## PROBLEM REQUIREMENTS
Starting at the line with "Alojamiento entero", return every line through the final one of the data, word for word. Pictures stay out.

--- START ---

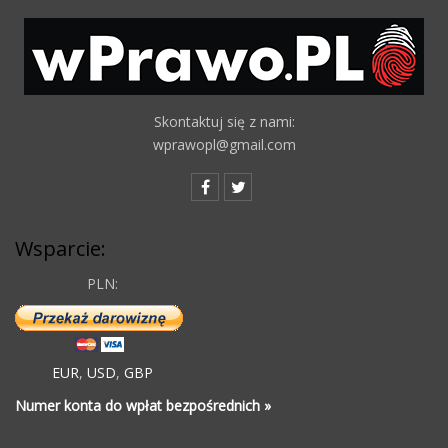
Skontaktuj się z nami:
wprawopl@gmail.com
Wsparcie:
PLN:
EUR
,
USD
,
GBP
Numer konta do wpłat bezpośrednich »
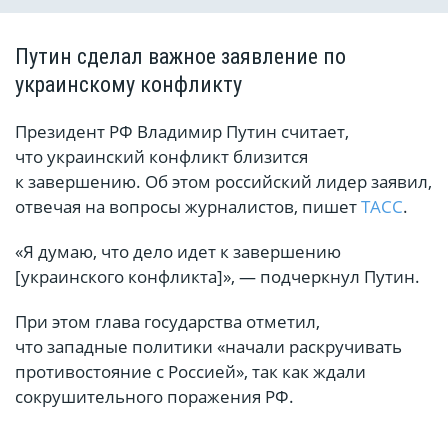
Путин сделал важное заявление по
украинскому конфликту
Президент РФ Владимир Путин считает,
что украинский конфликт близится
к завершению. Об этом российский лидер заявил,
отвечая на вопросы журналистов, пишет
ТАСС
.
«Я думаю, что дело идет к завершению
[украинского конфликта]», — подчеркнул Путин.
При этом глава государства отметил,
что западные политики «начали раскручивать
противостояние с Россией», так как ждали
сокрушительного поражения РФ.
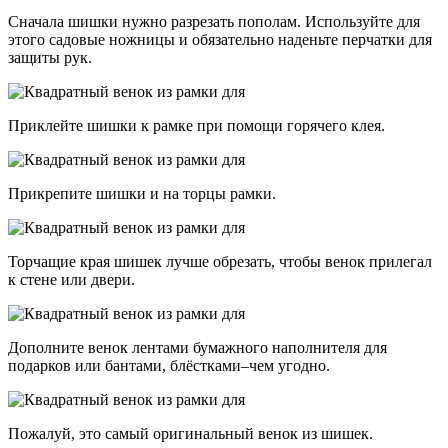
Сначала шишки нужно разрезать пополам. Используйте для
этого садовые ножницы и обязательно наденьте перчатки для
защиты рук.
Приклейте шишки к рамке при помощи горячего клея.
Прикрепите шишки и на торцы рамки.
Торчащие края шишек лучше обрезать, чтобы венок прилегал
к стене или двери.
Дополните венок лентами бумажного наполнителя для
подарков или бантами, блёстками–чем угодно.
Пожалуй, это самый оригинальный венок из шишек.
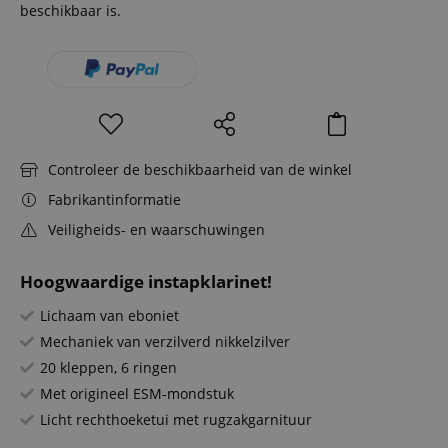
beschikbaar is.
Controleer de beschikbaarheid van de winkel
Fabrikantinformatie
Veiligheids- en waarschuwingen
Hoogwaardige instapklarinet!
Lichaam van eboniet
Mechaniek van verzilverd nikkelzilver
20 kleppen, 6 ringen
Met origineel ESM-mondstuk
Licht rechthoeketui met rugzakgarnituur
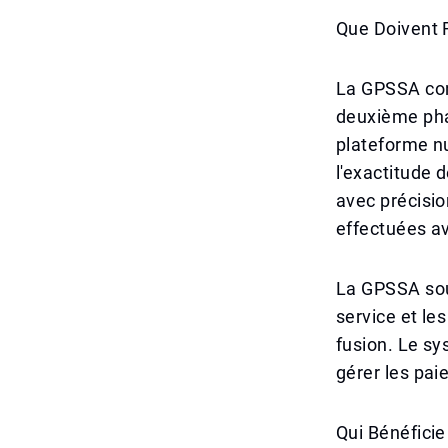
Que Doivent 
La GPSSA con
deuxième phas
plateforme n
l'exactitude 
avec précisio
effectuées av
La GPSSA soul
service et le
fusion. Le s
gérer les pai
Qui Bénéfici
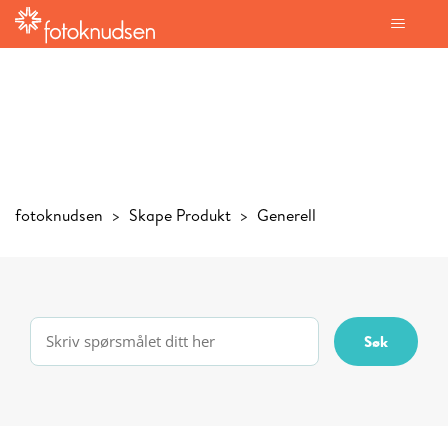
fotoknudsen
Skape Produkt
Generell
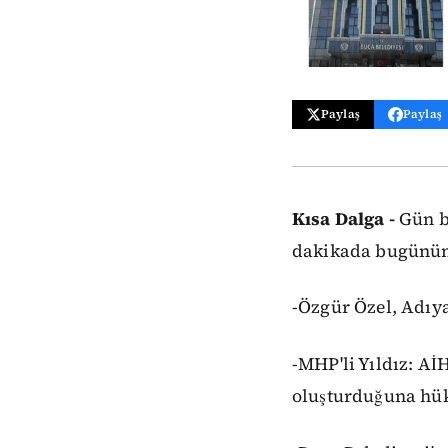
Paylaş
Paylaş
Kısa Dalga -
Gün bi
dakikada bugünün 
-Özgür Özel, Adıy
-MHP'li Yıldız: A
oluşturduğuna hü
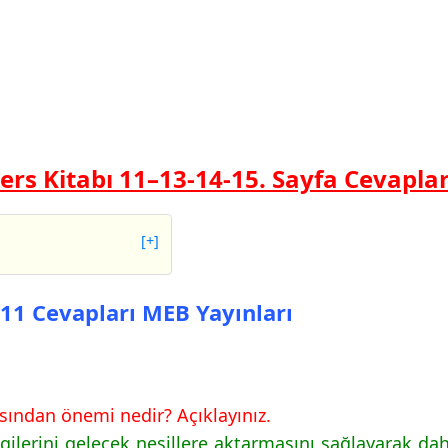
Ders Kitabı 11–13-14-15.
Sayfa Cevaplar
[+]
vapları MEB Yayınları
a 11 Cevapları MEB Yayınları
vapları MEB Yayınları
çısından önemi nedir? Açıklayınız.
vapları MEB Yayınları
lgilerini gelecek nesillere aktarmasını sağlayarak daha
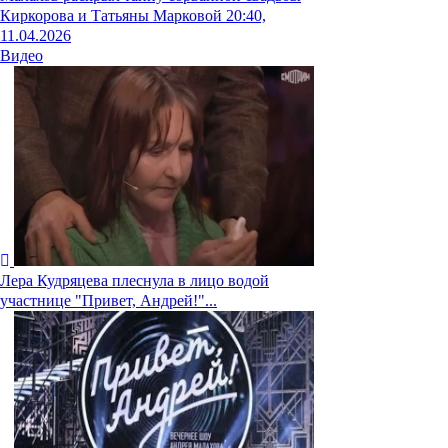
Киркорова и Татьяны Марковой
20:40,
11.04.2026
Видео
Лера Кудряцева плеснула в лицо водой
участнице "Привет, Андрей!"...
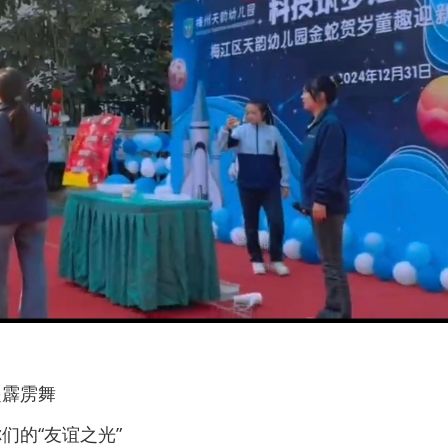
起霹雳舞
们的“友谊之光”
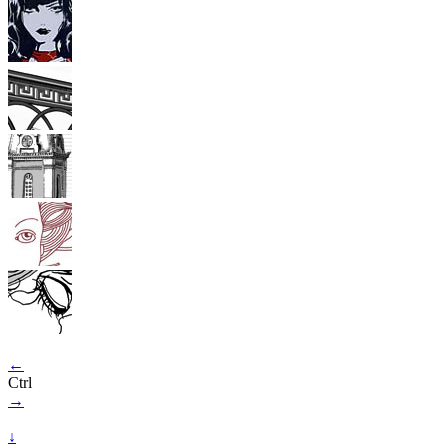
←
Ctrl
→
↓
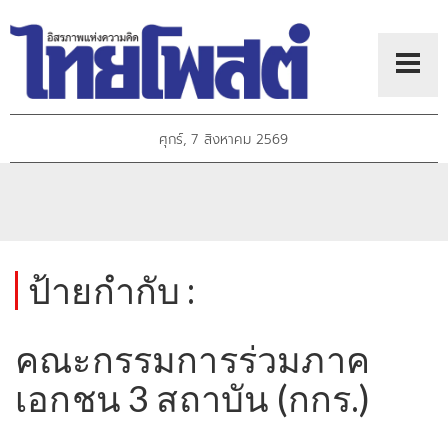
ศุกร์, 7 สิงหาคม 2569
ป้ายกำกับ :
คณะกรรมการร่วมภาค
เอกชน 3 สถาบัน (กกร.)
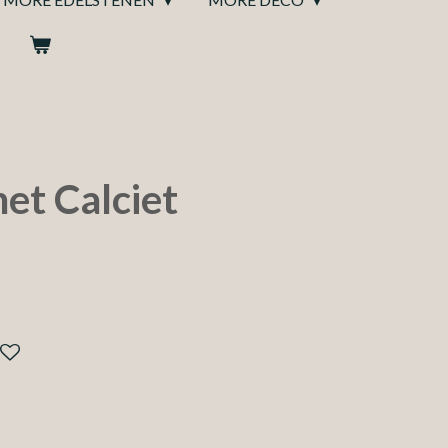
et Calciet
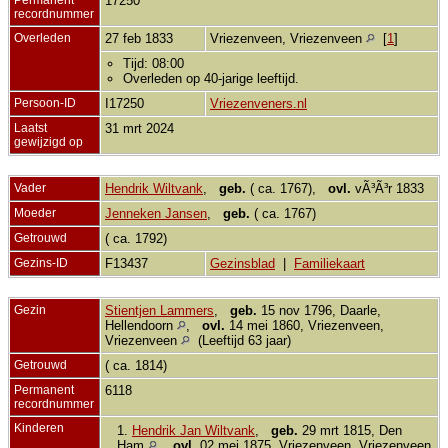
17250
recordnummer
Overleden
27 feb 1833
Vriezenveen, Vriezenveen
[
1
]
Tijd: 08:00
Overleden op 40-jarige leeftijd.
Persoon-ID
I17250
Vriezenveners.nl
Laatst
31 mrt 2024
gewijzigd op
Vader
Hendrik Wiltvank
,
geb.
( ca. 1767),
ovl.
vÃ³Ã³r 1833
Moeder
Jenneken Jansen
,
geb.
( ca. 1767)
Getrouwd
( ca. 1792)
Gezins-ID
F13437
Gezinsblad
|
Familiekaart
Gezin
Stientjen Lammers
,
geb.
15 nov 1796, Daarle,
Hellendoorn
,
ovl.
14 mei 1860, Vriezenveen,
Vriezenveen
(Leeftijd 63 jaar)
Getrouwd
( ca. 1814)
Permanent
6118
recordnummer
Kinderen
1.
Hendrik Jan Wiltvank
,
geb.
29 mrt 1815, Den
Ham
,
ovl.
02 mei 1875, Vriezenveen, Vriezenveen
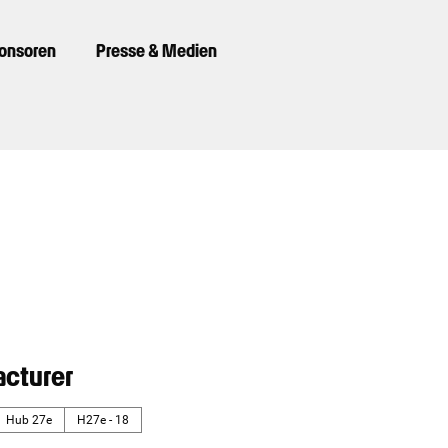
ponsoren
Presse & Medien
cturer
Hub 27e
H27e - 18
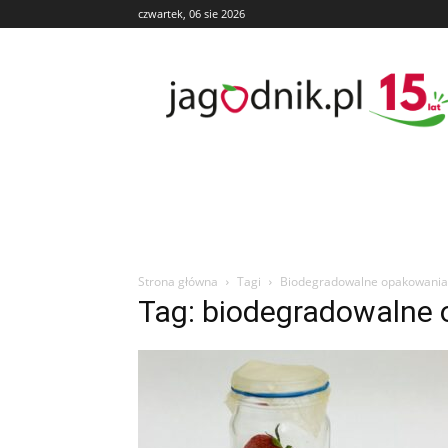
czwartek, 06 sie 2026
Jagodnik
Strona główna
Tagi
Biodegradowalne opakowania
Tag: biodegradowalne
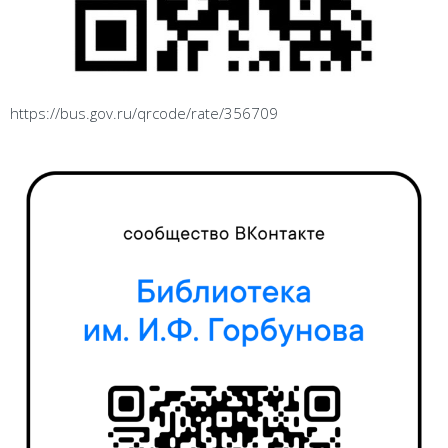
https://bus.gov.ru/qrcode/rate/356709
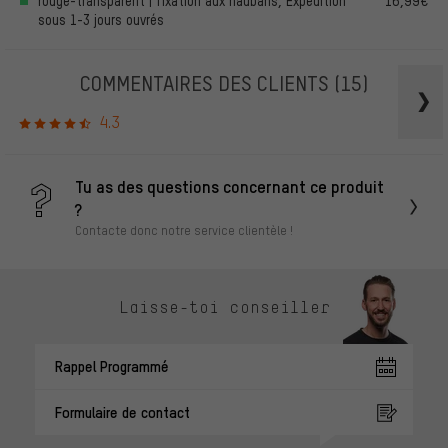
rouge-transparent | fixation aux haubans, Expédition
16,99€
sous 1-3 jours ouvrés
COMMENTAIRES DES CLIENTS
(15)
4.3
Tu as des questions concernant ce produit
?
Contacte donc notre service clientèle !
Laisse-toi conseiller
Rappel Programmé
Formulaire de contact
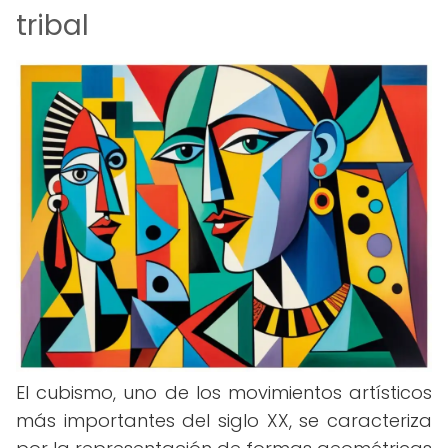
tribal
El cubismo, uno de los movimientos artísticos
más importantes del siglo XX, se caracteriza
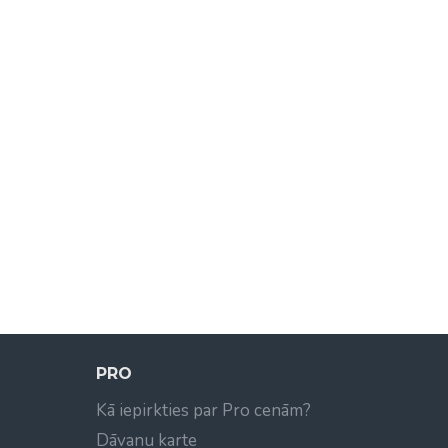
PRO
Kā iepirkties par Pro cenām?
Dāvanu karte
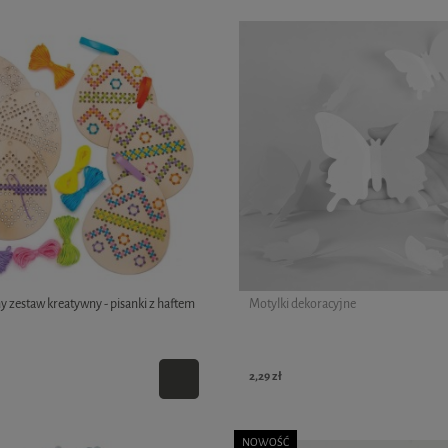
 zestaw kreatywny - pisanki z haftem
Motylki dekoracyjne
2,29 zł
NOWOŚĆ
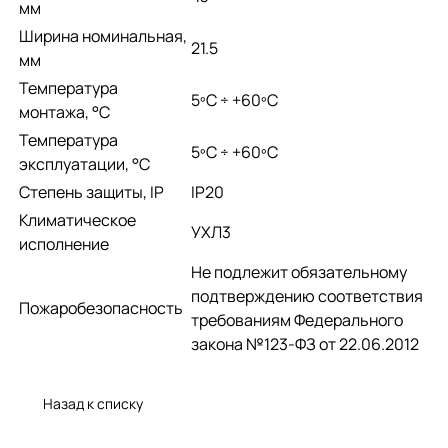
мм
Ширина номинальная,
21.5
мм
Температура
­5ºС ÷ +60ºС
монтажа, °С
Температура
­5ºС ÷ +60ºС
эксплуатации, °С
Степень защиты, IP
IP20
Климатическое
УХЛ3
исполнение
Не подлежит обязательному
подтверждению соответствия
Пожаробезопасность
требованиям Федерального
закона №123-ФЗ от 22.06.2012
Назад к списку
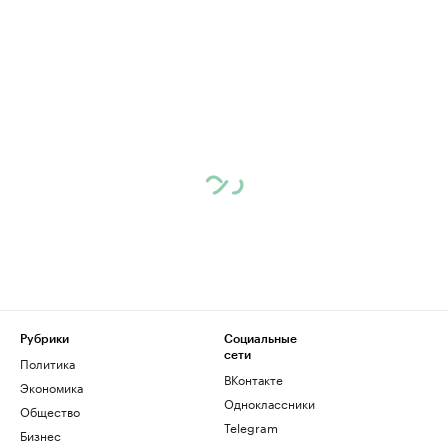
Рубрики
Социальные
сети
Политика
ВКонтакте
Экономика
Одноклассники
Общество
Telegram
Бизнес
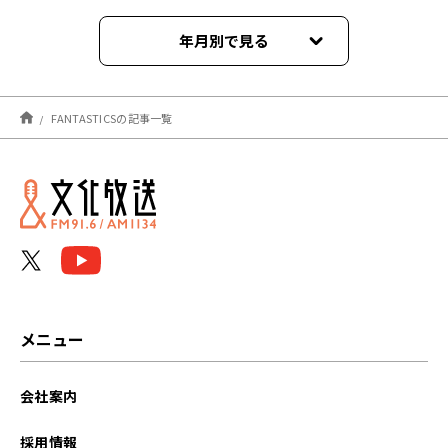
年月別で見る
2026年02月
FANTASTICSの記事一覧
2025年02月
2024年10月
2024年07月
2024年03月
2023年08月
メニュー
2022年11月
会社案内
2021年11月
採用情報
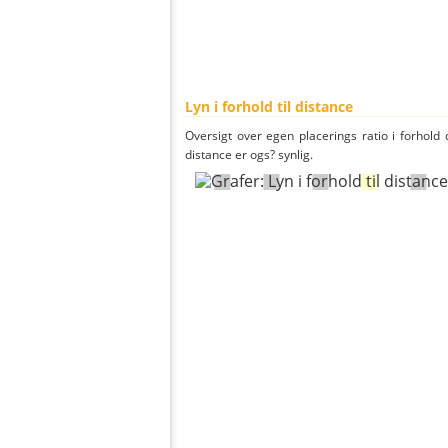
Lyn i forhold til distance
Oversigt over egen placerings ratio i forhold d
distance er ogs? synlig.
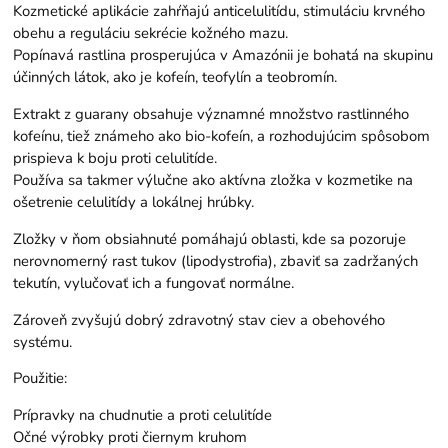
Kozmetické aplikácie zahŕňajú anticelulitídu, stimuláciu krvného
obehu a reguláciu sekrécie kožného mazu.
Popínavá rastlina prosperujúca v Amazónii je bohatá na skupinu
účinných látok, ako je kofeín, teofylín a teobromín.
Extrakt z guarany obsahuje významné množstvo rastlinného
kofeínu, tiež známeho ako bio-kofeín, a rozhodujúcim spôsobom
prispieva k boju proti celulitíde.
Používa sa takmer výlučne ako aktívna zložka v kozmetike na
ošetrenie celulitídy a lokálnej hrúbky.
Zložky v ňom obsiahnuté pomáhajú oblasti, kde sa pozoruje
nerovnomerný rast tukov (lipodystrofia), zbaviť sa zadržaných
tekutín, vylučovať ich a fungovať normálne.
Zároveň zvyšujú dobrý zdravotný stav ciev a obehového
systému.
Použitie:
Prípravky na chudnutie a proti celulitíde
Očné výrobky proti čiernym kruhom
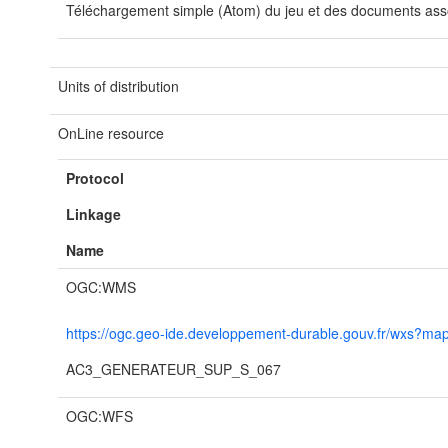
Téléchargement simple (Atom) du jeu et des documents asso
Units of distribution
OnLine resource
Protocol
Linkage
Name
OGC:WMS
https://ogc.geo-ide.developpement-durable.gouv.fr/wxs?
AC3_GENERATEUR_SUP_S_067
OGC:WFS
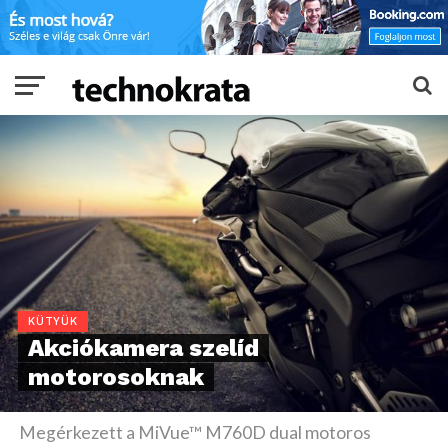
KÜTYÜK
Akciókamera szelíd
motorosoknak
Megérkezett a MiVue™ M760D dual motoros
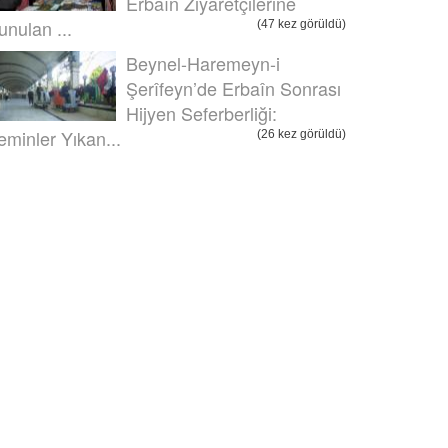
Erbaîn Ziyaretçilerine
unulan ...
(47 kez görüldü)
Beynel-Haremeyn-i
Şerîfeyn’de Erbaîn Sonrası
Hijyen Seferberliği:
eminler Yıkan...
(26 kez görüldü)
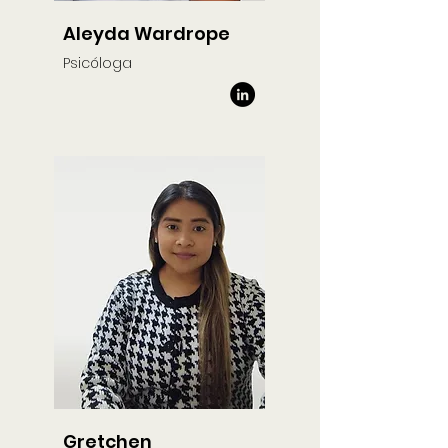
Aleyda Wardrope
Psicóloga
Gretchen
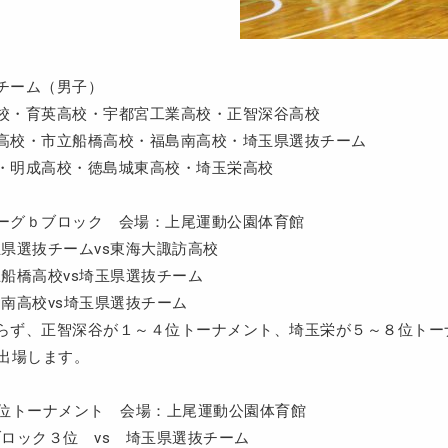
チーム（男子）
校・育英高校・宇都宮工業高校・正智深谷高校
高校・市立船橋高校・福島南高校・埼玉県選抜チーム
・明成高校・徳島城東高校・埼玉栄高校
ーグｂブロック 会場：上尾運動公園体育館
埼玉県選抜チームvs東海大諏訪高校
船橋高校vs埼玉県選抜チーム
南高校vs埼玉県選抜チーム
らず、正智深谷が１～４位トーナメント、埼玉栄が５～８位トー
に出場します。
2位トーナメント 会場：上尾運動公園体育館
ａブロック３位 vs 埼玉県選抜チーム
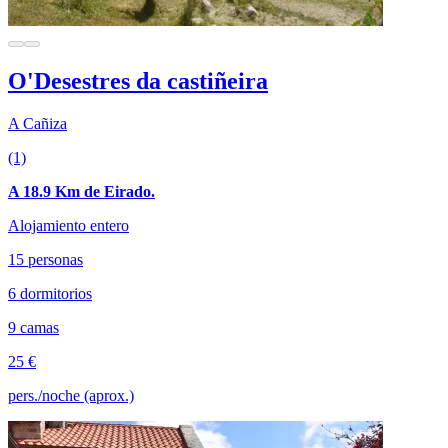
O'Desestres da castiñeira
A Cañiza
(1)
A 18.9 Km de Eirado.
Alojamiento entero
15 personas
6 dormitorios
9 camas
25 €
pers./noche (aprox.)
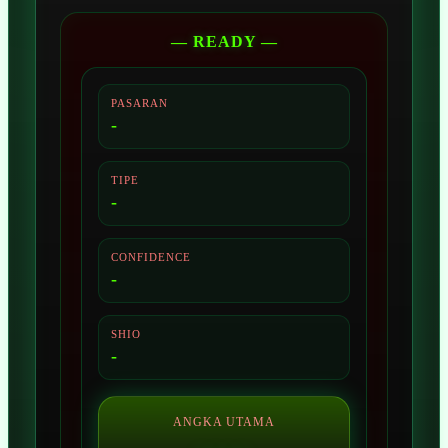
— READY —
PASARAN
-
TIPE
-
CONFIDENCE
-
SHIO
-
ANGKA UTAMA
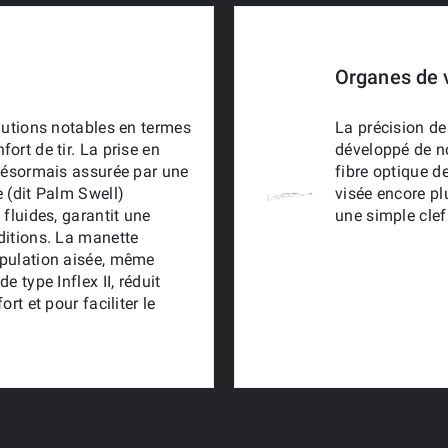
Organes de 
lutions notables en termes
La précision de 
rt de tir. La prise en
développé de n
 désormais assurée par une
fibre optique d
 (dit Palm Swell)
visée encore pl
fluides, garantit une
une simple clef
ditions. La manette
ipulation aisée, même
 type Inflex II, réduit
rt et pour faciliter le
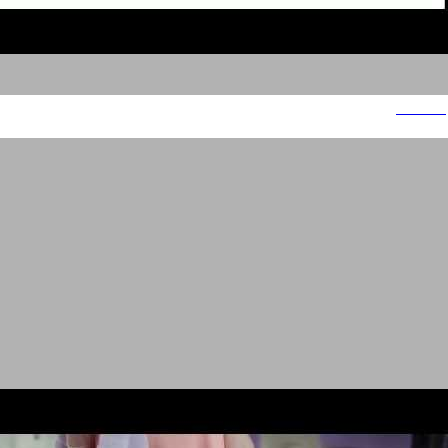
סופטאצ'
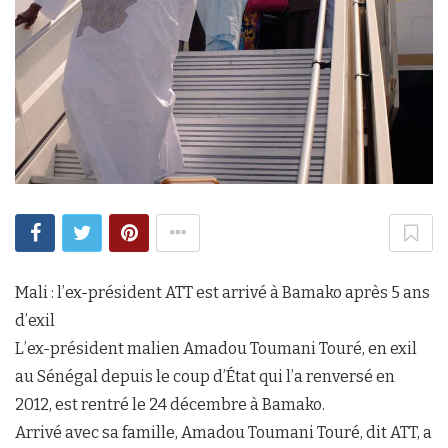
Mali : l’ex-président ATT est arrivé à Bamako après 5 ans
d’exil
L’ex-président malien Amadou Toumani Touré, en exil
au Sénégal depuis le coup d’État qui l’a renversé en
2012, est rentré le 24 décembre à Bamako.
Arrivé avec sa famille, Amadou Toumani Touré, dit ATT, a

--- END ---

## REPLY
Alojamiento entero
15 personas
6 dormitorios
9 camas
25 €
pers./noche (aprox.)
— READY —
PASARAN
-
TIPE
-
CONFIDENCE
-
SHIO
-
ANGKA UTAMA
Organes de 
lutions notables en termes
La précision de 
rt de tir. La prise en
développé de n
 désormais assurée par une
fibre optique d
 (dit Palm Swell)
visée encore pl
fluides, garantit une
une simple clef
ditions. La manette
ipulation aisée, même
 type Inflex II, réduit
rt et pour faciliter le
סופטאצ'
Mali : l’ex-président ATT est arrivé à Bamako après 5 ans
d’exil
L’ex-président malien Amadou Toumani Touré, en exil
au Sénégal depuis le coup d’État qui l’a renversé en
2012, est rentré le 24 décembre à Bamako.
Arrivé avec sa famille, Amadou Toumani Touré, dit ATT, a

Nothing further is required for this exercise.